Pictures stay out of the copy. Retype exactly the lines below from the one with "Home Port: Everett" through the one with "PRIDE AND PREJUDICE".

Data under study =
*** Begin section ***

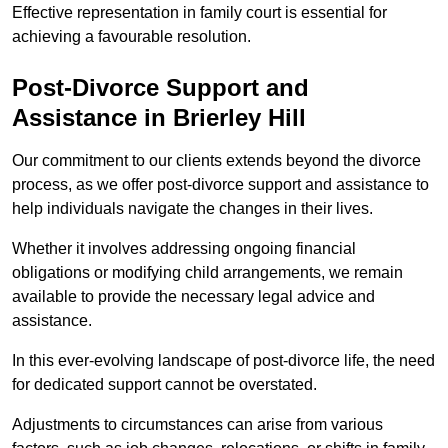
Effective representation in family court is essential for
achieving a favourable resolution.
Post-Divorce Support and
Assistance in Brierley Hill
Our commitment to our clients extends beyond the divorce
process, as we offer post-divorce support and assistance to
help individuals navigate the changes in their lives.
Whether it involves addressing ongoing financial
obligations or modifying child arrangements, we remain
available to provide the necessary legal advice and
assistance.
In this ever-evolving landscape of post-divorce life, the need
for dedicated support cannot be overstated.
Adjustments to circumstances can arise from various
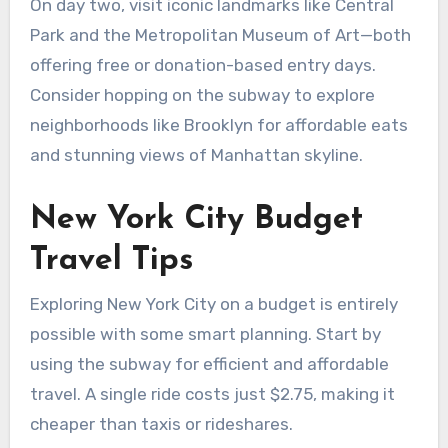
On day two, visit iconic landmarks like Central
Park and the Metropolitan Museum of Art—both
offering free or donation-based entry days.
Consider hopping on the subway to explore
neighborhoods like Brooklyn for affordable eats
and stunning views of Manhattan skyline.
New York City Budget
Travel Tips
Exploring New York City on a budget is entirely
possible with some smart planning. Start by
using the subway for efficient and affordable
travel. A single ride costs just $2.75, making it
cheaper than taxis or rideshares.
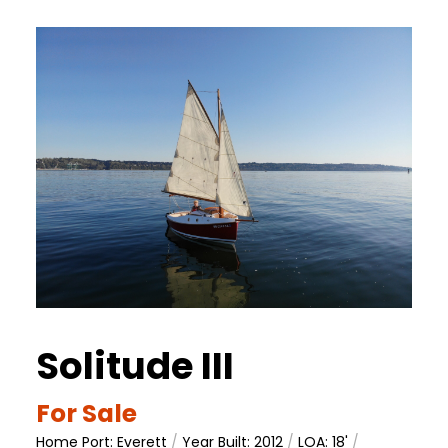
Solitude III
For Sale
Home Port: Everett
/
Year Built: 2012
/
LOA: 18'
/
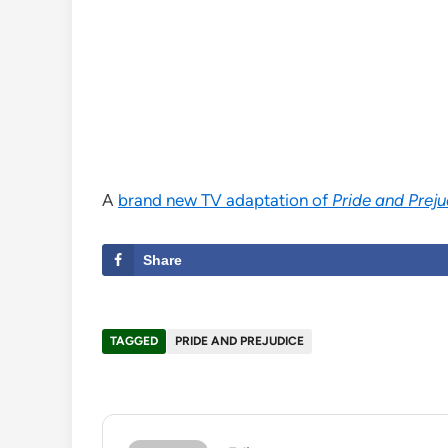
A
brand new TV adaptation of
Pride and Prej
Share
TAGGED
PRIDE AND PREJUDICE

*** End section ***
*** Begin section ***

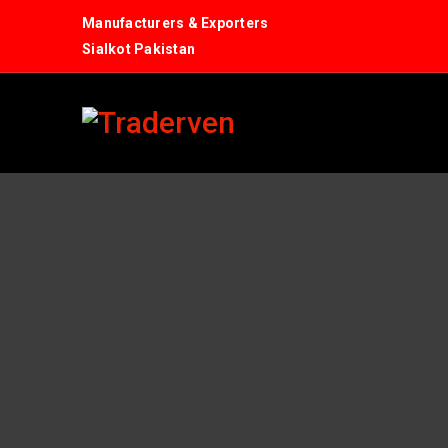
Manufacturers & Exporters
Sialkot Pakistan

*** End section ***

Task output =
Home Port: Everett
/
Year Built: 2012
/
LOA: 18'
/
A
brand new TV adaptation of
Pride and Prej
Share
TAGGED
PRIDE AND PREJUDICE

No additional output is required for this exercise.